I do not understand how to approach this issue but I am concerned since I have seen his parents dependant on his money and even mine even though they are well off .
I also got to know that they have used his savings to a large extent for different purposes. 

We divide our expenses more or less equally but I am really concerned about this in future.

I am not against giving money to parents when they are in need but this certainly is annoying to me since I never had any such accounts with my parents and have always taken control of my finances.

Most important , I do not want to hurt him or offend him in any way .

Am i correct to be concerned about this ? If yes , please help me how to go about correcting this


----------



## SadSamIAm (Oct 29, 2010)

There is no right or wrong answer to your situation. This is something you need to sort out with your husband. 

There are some that think that his money is his and your money is yours and he is free to do with his money whatever he wants, as long as he is contributing his share to household expenses.

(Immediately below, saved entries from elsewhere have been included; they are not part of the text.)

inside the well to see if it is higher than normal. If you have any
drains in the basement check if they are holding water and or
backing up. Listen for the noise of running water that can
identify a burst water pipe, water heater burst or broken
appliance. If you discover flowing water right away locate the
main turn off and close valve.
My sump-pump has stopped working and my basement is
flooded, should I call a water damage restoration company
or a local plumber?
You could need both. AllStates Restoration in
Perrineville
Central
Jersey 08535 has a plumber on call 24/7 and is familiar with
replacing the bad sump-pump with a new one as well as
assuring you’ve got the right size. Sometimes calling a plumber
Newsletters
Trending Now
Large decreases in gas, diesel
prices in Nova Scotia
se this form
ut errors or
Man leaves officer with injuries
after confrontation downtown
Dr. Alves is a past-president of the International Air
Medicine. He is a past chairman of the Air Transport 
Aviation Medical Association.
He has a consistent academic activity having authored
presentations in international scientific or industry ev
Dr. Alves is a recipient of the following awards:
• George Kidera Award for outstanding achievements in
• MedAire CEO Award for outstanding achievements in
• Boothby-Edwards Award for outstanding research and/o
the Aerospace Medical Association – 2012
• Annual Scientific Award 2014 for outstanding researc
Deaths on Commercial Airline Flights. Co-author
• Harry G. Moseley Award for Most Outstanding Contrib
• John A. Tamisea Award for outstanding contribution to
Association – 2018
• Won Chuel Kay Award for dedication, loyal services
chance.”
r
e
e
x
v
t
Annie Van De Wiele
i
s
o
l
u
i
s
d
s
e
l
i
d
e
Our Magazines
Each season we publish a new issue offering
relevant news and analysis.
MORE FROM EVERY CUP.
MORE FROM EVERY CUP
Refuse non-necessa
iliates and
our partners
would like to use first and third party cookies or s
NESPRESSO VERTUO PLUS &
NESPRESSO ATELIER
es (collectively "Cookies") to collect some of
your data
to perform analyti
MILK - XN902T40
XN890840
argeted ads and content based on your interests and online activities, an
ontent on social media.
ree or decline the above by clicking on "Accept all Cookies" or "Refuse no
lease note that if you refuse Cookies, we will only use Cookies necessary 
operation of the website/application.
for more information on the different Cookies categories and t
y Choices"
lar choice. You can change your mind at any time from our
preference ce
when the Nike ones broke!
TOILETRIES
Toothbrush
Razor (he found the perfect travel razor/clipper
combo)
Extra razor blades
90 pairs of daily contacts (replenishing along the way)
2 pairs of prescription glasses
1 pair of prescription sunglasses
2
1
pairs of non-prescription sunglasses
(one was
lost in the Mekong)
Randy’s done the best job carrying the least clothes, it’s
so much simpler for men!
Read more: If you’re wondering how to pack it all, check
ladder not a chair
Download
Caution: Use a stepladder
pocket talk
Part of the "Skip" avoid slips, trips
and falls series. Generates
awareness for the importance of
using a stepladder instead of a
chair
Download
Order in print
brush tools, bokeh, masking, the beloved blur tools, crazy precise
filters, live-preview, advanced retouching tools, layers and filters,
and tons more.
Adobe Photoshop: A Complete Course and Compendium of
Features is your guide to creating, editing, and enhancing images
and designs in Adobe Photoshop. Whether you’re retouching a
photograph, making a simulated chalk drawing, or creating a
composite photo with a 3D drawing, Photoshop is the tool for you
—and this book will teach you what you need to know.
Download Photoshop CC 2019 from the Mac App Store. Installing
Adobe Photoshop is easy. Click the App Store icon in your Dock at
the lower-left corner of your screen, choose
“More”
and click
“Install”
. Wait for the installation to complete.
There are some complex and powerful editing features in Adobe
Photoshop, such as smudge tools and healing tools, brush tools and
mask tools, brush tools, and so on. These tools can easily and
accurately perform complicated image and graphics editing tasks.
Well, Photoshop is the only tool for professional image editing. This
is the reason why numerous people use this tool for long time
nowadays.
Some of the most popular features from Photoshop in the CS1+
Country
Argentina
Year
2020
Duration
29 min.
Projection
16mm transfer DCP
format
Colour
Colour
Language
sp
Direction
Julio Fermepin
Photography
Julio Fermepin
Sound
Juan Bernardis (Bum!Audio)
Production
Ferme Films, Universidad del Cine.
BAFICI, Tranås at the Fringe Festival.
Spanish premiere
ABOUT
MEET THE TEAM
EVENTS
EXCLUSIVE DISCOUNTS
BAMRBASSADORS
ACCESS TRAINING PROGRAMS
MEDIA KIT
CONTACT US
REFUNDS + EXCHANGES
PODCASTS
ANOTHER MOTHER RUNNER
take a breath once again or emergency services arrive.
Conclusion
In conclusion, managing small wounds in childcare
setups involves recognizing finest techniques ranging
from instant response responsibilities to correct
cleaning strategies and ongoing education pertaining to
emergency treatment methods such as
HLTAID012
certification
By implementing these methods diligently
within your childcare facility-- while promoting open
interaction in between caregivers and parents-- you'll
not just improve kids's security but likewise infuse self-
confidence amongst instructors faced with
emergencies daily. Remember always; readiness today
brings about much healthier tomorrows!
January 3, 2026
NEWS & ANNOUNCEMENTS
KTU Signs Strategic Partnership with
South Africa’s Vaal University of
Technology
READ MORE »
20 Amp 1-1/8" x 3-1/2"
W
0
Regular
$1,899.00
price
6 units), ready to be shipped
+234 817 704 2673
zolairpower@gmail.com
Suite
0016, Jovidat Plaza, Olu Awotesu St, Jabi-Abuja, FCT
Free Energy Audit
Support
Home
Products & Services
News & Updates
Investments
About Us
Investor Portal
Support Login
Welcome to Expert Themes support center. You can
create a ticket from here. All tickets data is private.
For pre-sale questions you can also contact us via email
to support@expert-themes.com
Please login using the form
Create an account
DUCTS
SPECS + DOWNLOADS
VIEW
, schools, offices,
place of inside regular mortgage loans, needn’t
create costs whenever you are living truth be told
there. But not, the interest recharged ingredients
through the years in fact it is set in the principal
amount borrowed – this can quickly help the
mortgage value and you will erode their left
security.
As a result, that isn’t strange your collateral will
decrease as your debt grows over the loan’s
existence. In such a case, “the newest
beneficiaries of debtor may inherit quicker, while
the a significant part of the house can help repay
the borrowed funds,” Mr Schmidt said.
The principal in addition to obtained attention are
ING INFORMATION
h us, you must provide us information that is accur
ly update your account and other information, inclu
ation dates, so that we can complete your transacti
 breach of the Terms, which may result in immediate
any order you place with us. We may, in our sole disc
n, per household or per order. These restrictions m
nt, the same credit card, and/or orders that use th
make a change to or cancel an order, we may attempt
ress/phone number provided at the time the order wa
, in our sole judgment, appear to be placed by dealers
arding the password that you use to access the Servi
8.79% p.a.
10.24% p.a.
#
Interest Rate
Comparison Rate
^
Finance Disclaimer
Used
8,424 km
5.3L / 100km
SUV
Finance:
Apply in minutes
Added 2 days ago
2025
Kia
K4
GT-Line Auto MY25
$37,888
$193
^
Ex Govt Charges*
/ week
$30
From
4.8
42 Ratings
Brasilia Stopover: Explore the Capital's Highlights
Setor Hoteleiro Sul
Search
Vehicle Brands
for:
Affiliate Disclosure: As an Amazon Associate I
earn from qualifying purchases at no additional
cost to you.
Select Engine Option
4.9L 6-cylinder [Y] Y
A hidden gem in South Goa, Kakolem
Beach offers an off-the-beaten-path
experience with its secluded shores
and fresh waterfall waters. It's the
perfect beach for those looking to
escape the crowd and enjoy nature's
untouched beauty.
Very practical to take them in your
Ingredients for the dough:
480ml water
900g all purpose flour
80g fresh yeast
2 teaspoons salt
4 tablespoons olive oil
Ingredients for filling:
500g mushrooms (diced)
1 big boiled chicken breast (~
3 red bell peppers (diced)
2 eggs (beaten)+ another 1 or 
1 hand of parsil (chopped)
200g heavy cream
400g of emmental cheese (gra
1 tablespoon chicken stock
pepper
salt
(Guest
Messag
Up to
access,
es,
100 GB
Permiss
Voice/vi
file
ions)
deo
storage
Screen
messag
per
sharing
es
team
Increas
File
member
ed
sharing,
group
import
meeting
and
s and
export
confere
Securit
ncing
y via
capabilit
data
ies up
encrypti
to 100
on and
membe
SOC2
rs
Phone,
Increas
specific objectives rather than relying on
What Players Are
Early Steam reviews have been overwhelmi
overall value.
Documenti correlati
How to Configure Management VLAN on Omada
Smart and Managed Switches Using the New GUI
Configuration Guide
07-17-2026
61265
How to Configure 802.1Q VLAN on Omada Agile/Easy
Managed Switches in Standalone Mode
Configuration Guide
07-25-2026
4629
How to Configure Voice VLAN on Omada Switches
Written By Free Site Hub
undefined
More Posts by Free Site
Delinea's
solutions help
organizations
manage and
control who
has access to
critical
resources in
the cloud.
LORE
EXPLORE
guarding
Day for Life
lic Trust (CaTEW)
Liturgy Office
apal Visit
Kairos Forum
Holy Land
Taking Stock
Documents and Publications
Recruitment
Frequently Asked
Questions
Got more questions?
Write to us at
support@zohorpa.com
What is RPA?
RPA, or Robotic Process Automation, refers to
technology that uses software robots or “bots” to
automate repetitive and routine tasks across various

I believe that once you are married, all money is for the marriage. All our money goes into a joint account and all expenses and savings comes from that account. Doesn't matter who puts what in. If one of our parents needed help, it would be a discussion between my wife and I. The money would come out of our joint account.


----------



## EleGirl (Dec 3, 2011)

What state do you live in. States of different laws about community property and income.

In a community property state income from a job is community income. That means that your income from jobs belongs to both of you. I he is putting his savings into an account with his parents name on it, then it can be looked at as him giving money that partially belongs to you to his parents. Not cool at all.

You would not have claim to any of the money he had saved before you married him. But if say his parents used a lot of the money, it could be argued that the spent the money he had from before the marriage and his half of the community money.

It's a mess. My ex-husband had a lot of money in his mother's name.. .he moved money that I earned into accounts with his and her name on them. He has half owner of her house and paid a lot of the payments with money I earned and his job income which was community income. 

You have rights in this. 

If he wants to put money in an account with his parents tell him he has 3 choices.

1) he can put savings in the account in his prarent's name, put you want a post-nuptual agreement stating that the money you put in a savings account belongs only to you. Why not? He's transferring money out of the marital community.

2) he can keep his account with his parents. But the two of you need to open a joint savings/checking account and all income both of you make goes into those accounts. a percentage goes into joint savings. You pay all the bills from that account. Then you both get some agreed upon amount as money you can spend freely.

3) the marriage is over.. he's ripping you off if things stay as they are.

I would also want to check his beneficiaries on any retirement, and life insuance, 401K, etc to make sure you are the beneficiary and not his parents.


----------



## iva123 (Dec 16, 2011)

Hi,

Thanks a lot,

"YES" it is a bit difficult in this situation. We are all now free and also adult. The money which we are earning , we have the 100% right to use this money in our own way. 

So, better you need to talk with your husband to solve this family problem. Else the problem will increase day by day. Because in near future your family will large.

So, you have to serious regarding this issue.

Thanks for sharing!!!


----------